I recently noticed that I will be needing lots of print outs, I think I will buy a printer as it will be worth it.
Which printer company is best. BTW I don't know anything about printers.
My budget is 200 to 250 $ for it.
Please suggest me a good printer for Home use.


----------



## johnb35 (Mar 29, 2011)

Depends on what you mean by lots of printouts.  If you will be printing lots of pages everyday or so then you may want to invest in a laser printer.  If printing a lot of pages is only temporary, you may want to look into getting a printer that has proven lower ink costs such as some kodak and lexmark printers.  I have the Lexmark Pinnacle Pro 901 and its great, cartridges are cheap and it has lots of features like printing to both sides of the paper.


----------



## linux992 (Mar 29, 2011)

Do you need just black and white or color too?


----------



## Ankur (Mar 29, 2011)

I will be printing 50 pages every month on an average. I just need a black and white one. I don't know whats the difference between inkjet and laser printers. But I want the option of both side printing as I have to get hard copies of my C++ programs mostly for next 2 years.
As I told, I have no idea about printers and the maintenance required. So, does the printer have to be maintained with example new ink bottles? Cartridges?
How often do I have to change the Cartridge?
Which printer is best for me for my budget?


----------



## linux992 (Mar 29, 2011)

Samsung ml2525 is a black and white laser printer. It is cheap, you can get cartages that can print 1500 sheets at 5% coverage. The only thing is you can do double sided sheets but you have to do it manually.


----------



## Lexmark 4 (Mar 30, 2011)

*The right printer for you*

Definitely, the best printer will be the one that can best complement your needs. Laser printers, if you will print lots of text documents and inkjet if you will be printing graphics or images. Visit the inkjetsuperstore site to know the best deals that will fit your budget.


----------



## Ankur (Mar 30, 2011)

linux992 said:


> Samsung ml2525 is a black and white laser printer. It is cheap, you can get cartages that can print 1500 sheets at 5% coverage. The only thing is you can do double sided sheets but you have to do it manually.

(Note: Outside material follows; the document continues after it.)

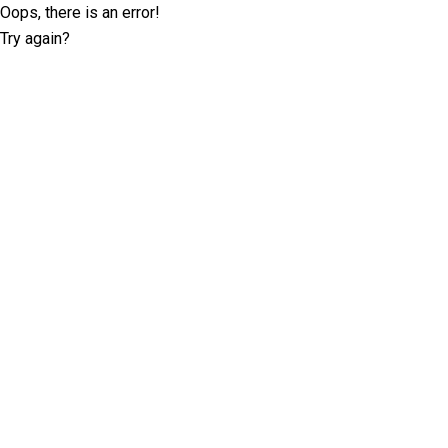
Oops, there is an error!
Try again?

Well I want the printer to have double sided printing option. As I won't be able to do so many pages manually.


----------



## andy faith (Mar 30, 2011)

I have an HP Officejet Pro 8000, that's pretty cheap on ink cartridges and you can print double sided, you can even have it on your network rather than plugged into your computer (if you get the right version)
Though it is colour printer (may or may not be useful)


----------



## techno_workers (Mar 30, 2011)

i suggest u hp printer... the features is all in one.. that the printer have a function such as prnit, scan and copy.. i have used this printer almost 3 month.. the catridges is cheap.. my printer brand is HP PRINTER DESKJET F 2400 series..

i hope my info will help you..


----------



## tossy (Mar 31, 2011)

Here are the some best printers and there reviews.
http://reviews.cnet.com/best-printers/


----------



## Lexmark 4 (Apr 6, 2011)

*Printer for home use*

Why don't you try multifunction printers? It is a good choice and will certianly fit in your home. You should also choose the best printer accessories like toners and the paper to be used to be assured of high quality results.


----------